Scarlett enrolled at a UTA that had integrated four years earlier but was still mostly white. He was usually the only African American student in his classes, and often he saw no other black students on campus. But he never felt isolated or different. “I never had any negative experiences at UTA. I can truthfully say that. It was nothing but a positive experience from the first day I came here until I finished, so my hat’s off to UTA.”

Frank Gladden was Scarlett’s graduate adviser in biology. He recalls his former student fondly.

“He was a very cooperative student,” said Gladden, who retired in 1987. “He was very interested to learn, very interested in medical school. I have always enjoyed his company.”

Scarlett graduated June 3, 1966, with a bachelor of science in biology. Soon after, he enrolled in medical school at Howard University in Washington, D.C. He followed that with an internship and residency and began his practice in Fort Worth in 1977. He moved to the Hill Country 16 years ago because he said there was a need for doctors there.

Despite transferring to UTA, Scarlett has no regrets about his days in Denton.

“That incident of unpleasantness in regard to North Texas was isolated,” he said. “My experience there, across the board, really was positive.”

‘Am I the only black graduate this year?’

UTA honored Scarlett in February with the Outstanding African American Alumni Award. When he graduated almost 40 years ago, he received much less attention. He looked around Texas Hall and wondered, “Am I the only black graduate this year? Or has anybody graduated before me?”

“Those sort of little thoughts run through your head while you’re waiting on them to give you your degree,” he said. “And after that, when President Jack Woolf called my name and I went to get my degree, that was the last time I thought about it.”

Scarlett didn’t know he was UTA’s first African American graduate until 1997, when he was answering questions for a Star-Telegram reporter assigned to do a story on the 35th anniversary of segregation at the University.
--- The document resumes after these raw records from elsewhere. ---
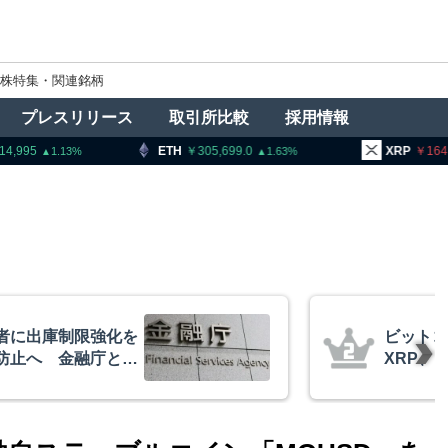
株特集・関連銘柄
プレスリリース
取引所比較
採用情報
H
305,699.0
XRP
164.31
BN
1.63
0.99
イーサリアム・
コインチ
相場の最終段階に典型
を発表
リプトクアント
No one knew specifically who the first African American graduate was. Scarlett knew he was among the first and became curious. He asked the University to do some research, and the result came back: Though he wasn’t the first African American student to attend UTA, he was the first to graduate.

“It was just sort of an accident of fate or providence,” he said. “I guess I was just in the right place at the right time, so to speak. I’m proud of it personally, I’m proud for African Americans, I’m proud for UTA. I’m proud for our society in general.”